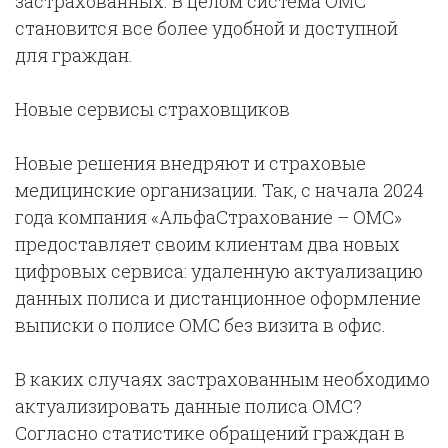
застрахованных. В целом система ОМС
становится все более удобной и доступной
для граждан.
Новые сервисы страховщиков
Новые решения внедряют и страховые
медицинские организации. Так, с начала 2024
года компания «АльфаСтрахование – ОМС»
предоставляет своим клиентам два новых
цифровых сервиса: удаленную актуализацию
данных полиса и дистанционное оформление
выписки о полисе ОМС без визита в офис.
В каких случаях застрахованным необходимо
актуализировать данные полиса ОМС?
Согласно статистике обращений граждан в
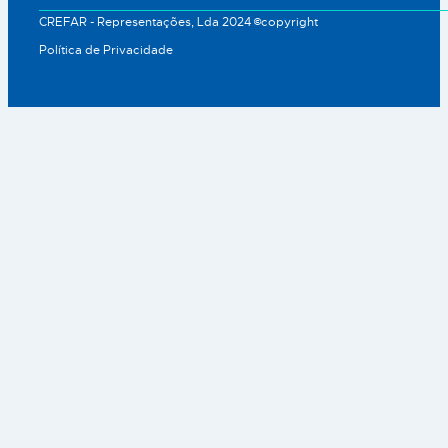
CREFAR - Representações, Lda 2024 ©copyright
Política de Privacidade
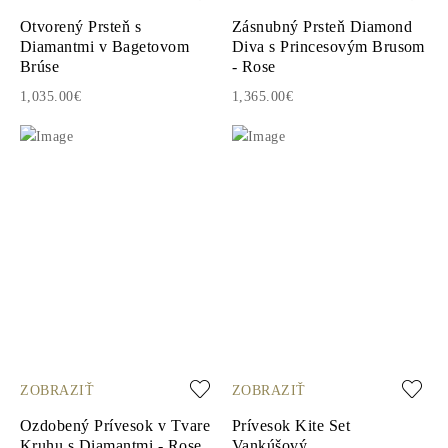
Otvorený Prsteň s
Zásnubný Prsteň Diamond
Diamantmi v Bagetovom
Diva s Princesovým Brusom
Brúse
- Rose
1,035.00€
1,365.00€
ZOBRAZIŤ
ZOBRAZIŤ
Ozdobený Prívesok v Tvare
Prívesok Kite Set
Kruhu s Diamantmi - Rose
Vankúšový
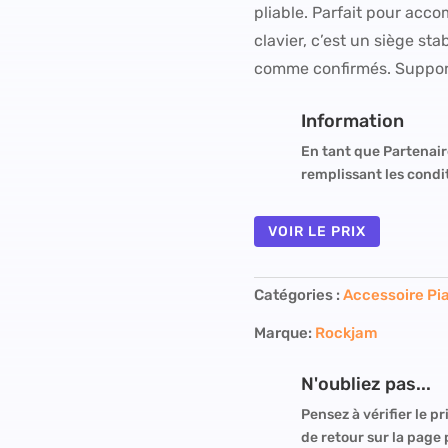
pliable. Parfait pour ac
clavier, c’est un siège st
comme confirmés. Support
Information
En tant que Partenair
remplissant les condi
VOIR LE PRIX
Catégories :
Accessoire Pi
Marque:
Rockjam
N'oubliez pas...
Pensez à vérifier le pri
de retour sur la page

→ EXERCISE:
Please print each entry exactly as given and keep pictures out of it.

→ EXPECTED OUTPUT:
застрахованных. В целом система ОМС
становится все более удобной и доступной
для граждан.
Новые сервисы страховщиков
Новые решения внедряют и страховые
медицинские организации. Так, с начала 2024
года компания «АльфаСтрахование – ОМС»
предоставляет своим клиентам два новых
цифровых сервиса: удаленную актуализацию
данных полиса и дистанционное оформление
выписки о полисе ОМС без визита в офис.
В каких случаях застрахованным необходимо
актуализировать данные полиса ОМС?
Согласно статистике обращений граждан в
CREFAR - Representações, Lda 2024 ©copyright
Política de Privacidade
Otvorený Prsteň s
Zásnubný Prsteň Diamond
Diamantmi v Bagetovom
Diva s Princesovým Brusom
Brúse
- Rose
1,035.00€
1,365.00€
ZOBRAZIŤ
ZOBRAZIŤ
Ozdobený Prívesok v Tvare
Prívesok Kite Set
Kruhu s Diamantmi - Rose
Vankúšový
pliable. Parfait pour ac
clavier, c’est un siège st
comme confirmés. Support
Information
En tant que Partenair
remplissant les condi
VOIR LE PRIX
Catégories :
Accessoire Pi
Marque:
Rockjam
N'oubliez pas...
Pensez à vérifier le pri
de retour sur la page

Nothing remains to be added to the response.